# What needs to be done
In your copy, drop the images and return each record exactly as it stands.

# Source information
================

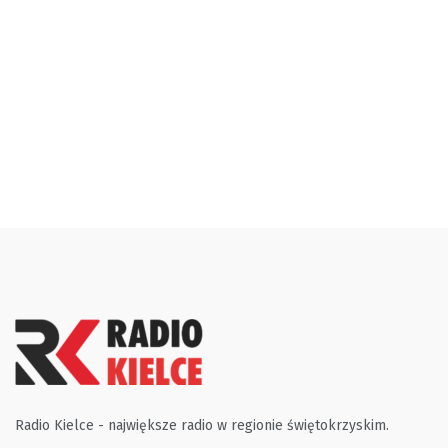
Radio Kielce - największe radio w regionie świętokrzyskim.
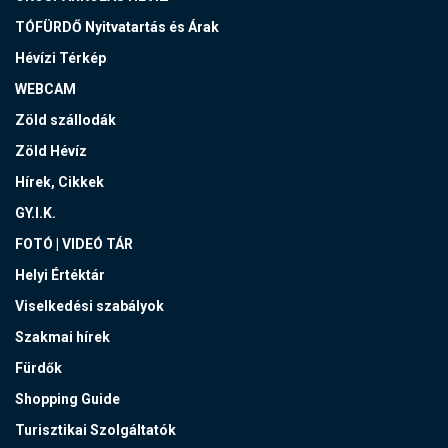
TÓFÜRDŐ Nyitvatartás és Árak
Hévízi Térkép
WEBCAM
Zöld szállodák
Zöld Hévíz
Hírek, Cikkek
GY.I.K.
FOTÓ | VIDEÓ TÁR
Helyi Értéktár
Viselkedési szabályok
Szakmai hírek
Fürdők
Shopping Guide
Turisztikai Szolgáltatók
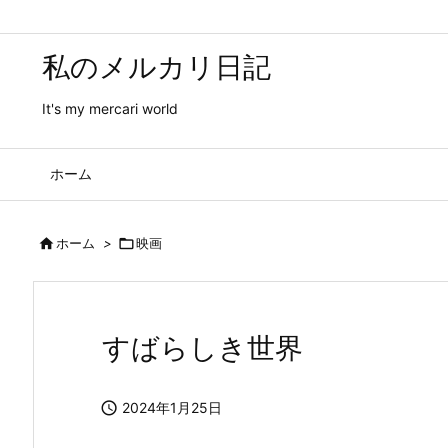
私のメルカリ日記
It's my mercari world
ホーム

ホーム
>

映画
すばらしき世界

2024年1月25日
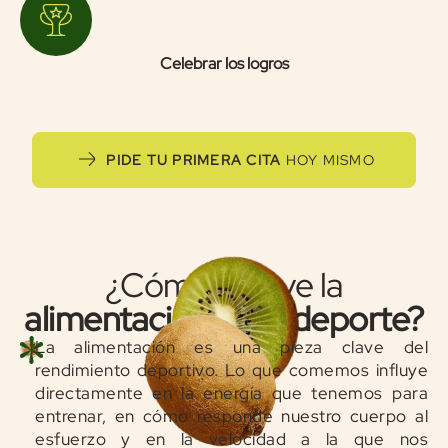
Celebrar los logros
PIDE TU PRIMERA CITA
HOY MISMO
¿Cómo influye la
alimentación en el deporte?
La alimentación es una pieza clave del
rendimiento deportivo. Lo que comemos influye
directamente en la energía que tenemos para
entrenar, en cómo responde nuestro cuerpo al
esfuerzo y en la velocidad a la que nos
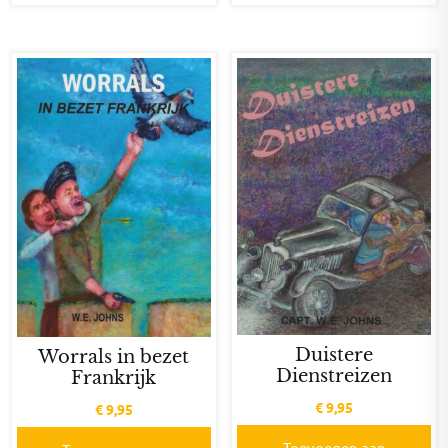
Duistere
Worrals in bezet
Dienstreizen
Frankrijk
€
9,95
€
9,95
Toevoegen aan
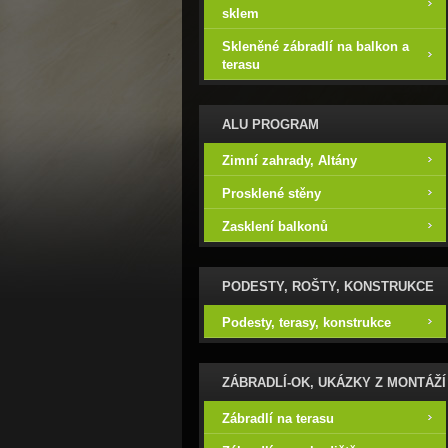
sklem
Skleněné zábradlí na balkon a
terasu
ALU PROGRAM
Zimní zahrady, Altány
Prosklené stěny
Zasklení balkonů
PODESTY, ROŠTY, KONSTRUKCE
Podesty, terasy, konstrukce
ZÁBRADLÍ-OK, UKÁZKY Z MONTÁŽÍ
Zábradlí na terasu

================

# Response area
Radio Kielce - największe radio w regionie świętokrzyskim.
TÓFÜRDŐ Nyitvatartás és Árak
Hévízi Térkép
WEBCAM
Zöld szállodák
Zöld Hévíz
Hírek, Cikkek
GY.I.K.
FOTÓ | VIDEÓ TÁR
Helyi Értéktár
Viselkedési szabályok
Szakmai hírek
Fürdők
Shopping Guide
Turisztikai Szolgáltatók
私のメルカリ日記
It's my mercari world
ホーム

ホーム
>

映画
すばらしき世界

2024年1月25日
Celebrar los logros
PIDE TU PRIMERA CITA
HOY MISMO
¿Cómo influye la
alimentación en el deporte?
La alimentación es una pieza clave del
rendimiento deportivo. Lo que comemos influye
directamente en la energía que tenemos para
entrenar, en cómo responde nuestro cuerpo al
esfuerzo y en la velocidad a la que nos
Duistere
Worrals in bezet
Dienstreizen
Frankrijk
€
9,95
€
9,95
Toevoegen aan
sklem
Skleněné zábradlí na balkon a
terasu
ALU PROGRAM
Zimní zahrady, Altány
Prosklené stěny
Zasklení balkonů
PODESTY, ROŠTY, KONSTRUKCE
Podesty, terasy, konstrukce
ZÁBRADLÍ-OK, UKÁZKY Z MONTÁŽÍ
Zábradlí na terasu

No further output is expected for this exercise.